* Task statement
Copy every line of the records below where the word "Brugge" occurs.

Supplied information Block Start

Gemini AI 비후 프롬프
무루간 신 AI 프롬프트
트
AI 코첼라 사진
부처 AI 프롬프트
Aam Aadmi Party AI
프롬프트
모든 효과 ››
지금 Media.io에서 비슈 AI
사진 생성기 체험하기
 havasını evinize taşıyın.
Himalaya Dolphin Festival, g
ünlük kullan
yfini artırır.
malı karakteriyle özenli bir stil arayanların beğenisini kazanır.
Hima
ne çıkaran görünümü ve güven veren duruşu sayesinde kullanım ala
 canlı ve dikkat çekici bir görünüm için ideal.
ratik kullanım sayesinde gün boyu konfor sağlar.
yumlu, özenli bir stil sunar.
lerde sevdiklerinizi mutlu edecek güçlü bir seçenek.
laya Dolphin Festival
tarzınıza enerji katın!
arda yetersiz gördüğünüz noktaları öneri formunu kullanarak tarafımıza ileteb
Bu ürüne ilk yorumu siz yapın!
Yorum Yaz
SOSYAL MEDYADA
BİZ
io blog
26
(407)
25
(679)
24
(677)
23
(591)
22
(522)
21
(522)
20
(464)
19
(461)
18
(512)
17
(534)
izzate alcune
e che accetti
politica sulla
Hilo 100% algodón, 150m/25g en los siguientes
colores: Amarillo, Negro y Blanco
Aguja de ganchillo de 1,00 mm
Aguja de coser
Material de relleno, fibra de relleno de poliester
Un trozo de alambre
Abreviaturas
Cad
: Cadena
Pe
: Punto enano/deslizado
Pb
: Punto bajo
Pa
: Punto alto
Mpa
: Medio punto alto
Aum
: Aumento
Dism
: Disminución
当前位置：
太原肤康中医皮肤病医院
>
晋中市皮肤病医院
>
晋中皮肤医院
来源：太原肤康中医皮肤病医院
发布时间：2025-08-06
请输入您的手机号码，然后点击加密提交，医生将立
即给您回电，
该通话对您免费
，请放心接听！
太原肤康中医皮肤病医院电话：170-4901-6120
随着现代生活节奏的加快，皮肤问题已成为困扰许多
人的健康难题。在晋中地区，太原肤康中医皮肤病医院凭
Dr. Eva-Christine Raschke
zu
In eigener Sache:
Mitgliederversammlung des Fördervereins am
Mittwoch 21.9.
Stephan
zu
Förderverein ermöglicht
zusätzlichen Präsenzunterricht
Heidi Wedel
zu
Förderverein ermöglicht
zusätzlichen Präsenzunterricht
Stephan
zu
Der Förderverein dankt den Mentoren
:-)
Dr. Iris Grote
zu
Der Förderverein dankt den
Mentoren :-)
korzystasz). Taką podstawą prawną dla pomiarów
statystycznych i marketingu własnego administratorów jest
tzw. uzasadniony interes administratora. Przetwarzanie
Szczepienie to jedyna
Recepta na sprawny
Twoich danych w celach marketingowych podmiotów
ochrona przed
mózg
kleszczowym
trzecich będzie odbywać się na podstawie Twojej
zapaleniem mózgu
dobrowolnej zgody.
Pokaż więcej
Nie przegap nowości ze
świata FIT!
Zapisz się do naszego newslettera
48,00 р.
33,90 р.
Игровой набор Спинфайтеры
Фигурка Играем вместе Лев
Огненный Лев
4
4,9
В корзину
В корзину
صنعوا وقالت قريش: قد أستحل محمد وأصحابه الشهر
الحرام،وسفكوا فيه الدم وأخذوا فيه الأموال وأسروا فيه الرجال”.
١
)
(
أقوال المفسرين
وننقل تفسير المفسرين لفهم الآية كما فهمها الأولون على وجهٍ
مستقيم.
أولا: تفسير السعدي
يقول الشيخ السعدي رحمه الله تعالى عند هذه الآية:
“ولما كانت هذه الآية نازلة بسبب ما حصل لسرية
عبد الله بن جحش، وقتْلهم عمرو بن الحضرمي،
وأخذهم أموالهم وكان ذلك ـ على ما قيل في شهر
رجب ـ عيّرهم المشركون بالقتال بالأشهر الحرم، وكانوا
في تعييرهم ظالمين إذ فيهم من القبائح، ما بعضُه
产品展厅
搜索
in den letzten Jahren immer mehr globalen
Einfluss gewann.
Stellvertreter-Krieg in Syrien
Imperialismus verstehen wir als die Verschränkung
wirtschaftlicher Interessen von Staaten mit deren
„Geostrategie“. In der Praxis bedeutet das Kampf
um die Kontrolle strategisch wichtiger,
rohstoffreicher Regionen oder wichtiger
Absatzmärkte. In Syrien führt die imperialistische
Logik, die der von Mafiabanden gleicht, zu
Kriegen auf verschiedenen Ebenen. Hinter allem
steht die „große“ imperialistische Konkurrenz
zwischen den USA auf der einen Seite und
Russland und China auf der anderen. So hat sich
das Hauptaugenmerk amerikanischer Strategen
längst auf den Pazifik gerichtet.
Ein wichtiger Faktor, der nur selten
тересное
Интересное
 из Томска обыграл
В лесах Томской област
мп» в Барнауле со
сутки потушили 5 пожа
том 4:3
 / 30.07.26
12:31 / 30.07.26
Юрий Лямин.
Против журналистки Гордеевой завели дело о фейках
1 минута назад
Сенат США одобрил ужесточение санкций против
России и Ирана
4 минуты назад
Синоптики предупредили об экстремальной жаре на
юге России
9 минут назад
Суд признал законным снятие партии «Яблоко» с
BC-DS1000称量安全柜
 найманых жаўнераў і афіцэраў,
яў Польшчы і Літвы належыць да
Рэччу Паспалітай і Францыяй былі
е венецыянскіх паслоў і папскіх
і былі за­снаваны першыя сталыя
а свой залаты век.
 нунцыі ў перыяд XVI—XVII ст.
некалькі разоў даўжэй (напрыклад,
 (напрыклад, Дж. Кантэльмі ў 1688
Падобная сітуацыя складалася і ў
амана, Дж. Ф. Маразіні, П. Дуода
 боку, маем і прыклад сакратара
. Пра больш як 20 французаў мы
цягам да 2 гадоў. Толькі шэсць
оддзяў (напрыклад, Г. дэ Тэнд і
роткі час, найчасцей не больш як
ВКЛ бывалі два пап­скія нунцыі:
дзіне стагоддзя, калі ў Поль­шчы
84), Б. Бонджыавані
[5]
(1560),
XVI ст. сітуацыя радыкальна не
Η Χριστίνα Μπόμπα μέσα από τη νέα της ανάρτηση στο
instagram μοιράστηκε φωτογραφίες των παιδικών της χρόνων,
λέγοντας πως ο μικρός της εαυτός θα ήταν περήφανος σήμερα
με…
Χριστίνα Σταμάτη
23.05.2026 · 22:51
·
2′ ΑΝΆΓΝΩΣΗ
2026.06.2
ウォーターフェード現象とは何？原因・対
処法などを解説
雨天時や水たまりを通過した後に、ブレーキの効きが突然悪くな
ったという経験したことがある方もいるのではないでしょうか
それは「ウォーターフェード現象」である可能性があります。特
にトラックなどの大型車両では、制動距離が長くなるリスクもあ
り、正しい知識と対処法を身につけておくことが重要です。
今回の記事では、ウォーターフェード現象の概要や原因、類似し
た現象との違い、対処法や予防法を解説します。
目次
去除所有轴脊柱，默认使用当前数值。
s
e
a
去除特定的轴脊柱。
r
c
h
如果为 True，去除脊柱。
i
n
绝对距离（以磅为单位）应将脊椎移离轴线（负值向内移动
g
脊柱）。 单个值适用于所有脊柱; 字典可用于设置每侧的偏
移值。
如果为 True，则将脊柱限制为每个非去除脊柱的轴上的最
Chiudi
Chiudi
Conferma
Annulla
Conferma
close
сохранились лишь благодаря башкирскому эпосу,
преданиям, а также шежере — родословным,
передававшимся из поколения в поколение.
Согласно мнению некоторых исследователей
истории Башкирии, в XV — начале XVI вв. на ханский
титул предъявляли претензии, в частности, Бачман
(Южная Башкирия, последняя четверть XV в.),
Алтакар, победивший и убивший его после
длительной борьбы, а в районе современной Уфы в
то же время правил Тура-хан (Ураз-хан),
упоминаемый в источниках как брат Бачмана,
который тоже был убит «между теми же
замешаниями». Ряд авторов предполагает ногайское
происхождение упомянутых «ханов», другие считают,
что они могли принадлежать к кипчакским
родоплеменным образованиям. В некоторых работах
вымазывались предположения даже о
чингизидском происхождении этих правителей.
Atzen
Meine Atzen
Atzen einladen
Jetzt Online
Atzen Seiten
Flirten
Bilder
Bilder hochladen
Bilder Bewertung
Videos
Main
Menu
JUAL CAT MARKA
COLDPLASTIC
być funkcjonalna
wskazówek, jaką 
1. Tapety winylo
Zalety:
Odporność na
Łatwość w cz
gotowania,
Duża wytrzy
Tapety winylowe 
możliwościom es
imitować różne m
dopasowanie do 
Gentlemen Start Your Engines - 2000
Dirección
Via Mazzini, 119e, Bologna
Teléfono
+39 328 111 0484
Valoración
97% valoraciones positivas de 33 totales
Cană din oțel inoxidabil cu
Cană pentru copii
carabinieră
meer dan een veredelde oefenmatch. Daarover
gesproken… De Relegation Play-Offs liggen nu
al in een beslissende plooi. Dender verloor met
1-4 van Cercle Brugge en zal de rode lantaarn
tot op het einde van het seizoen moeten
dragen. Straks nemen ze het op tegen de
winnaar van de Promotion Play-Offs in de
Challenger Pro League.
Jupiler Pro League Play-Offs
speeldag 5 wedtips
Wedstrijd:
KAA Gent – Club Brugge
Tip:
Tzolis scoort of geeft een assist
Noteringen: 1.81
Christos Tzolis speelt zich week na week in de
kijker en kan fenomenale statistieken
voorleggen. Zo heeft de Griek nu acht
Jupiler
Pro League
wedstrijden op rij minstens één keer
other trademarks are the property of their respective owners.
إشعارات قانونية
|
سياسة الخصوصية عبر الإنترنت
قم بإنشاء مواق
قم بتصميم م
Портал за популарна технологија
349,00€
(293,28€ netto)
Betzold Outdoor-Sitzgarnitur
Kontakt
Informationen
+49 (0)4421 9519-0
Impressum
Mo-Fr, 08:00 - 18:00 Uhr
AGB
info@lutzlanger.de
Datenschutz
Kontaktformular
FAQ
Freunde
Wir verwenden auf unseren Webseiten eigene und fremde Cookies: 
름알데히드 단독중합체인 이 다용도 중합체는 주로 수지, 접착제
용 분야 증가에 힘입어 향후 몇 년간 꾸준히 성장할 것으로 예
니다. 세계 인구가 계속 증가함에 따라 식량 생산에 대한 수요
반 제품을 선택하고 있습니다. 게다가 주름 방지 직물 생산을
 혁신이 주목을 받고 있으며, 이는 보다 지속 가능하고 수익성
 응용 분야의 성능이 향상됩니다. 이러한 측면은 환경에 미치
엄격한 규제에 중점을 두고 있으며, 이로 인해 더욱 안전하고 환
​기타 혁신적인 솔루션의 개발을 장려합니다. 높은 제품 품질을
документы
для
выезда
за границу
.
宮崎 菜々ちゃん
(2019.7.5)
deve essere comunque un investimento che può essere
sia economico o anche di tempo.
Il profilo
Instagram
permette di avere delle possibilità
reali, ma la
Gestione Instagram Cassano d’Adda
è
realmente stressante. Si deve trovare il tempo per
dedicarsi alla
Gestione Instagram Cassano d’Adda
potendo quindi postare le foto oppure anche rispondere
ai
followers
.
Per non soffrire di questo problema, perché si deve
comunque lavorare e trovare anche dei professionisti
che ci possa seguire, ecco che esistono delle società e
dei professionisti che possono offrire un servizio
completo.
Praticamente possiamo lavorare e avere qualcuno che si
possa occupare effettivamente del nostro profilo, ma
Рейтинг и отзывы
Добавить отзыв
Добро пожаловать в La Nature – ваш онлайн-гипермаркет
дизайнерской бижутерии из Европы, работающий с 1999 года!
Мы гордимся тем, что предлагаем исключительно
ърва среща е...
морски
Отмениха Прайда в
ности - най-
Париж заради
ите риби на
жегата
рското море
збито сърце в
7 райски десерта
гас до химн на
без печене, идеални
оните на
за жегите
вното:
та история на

Supplied information Block End

* Response
1-4 van Cercle Brugge en zal de rode lantaarn
KAA Gent – Club Brugge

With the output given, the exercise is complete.